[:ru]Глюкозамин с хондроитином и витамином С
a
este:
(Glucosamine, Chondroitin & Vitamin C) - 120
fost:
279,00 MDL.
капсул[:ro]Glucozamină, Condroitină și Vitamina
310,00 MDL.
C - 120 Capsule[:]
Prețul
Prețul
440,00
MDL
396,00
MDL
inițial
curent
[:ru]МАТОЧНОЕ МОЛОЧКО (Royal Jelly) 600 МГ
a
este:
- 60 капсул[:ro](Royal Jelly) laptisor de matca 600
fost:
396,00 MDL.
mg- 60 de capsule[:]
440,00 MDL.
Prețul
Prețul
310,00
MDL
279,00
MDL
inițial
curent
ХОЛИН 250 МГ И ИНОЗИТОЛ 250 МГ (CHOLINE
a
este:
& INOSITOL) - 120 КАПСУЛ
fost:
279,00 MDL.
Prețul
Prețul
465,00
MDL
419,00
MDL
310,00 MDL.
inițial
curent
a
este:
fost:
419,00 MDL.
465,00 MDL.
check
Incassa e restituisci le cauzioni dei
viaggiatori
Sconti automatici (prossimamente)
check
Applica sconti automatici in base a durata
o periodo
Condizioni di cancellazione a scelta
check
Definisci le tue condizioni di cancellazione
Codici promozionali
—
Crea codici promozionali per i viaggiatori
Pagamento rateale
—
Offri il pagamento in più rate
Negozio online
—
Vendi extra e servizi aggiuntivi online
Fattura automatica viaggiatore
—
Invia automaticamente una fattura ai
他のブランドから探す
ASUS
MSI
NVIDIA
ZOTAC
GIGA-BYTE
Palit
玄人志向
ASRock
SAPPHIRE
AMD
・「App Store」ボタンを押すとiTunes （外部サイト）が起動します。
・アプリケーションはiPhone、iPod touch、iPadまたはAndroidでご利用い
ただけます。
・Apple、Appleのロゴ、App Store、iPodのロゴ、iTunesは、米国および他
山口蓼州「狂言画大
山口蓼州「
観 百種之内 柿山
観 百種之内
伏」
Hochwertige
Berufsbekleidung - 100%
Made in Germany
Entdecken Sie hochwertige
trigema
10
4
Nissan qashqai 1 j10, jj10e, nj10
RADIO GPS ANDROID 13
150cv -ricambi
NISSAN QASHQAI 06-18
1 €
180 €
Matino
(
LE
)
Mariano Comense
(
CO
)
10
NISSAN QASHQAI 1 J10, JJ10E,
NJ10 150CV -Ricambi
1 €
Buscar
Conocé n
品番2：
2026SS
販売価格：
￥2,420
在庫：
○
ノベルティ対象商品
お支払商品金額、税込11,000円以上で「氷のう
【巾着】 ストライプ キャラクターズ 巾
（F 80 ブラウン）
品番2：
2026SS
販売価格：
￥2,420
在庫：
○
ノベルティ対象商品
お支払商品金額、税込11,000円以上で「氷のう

_EXERCISE OBJECTIVE_
Copy, from the material above, each line in which the string "Store" occurs.

_COMPLETED EXERCISE_
・「App Store」ボタンを押すとiTunes （外部サイト）が起動します。
・Apple、Appleのロゴ、App Store、iPodのロゴ、iTunesは、米国および他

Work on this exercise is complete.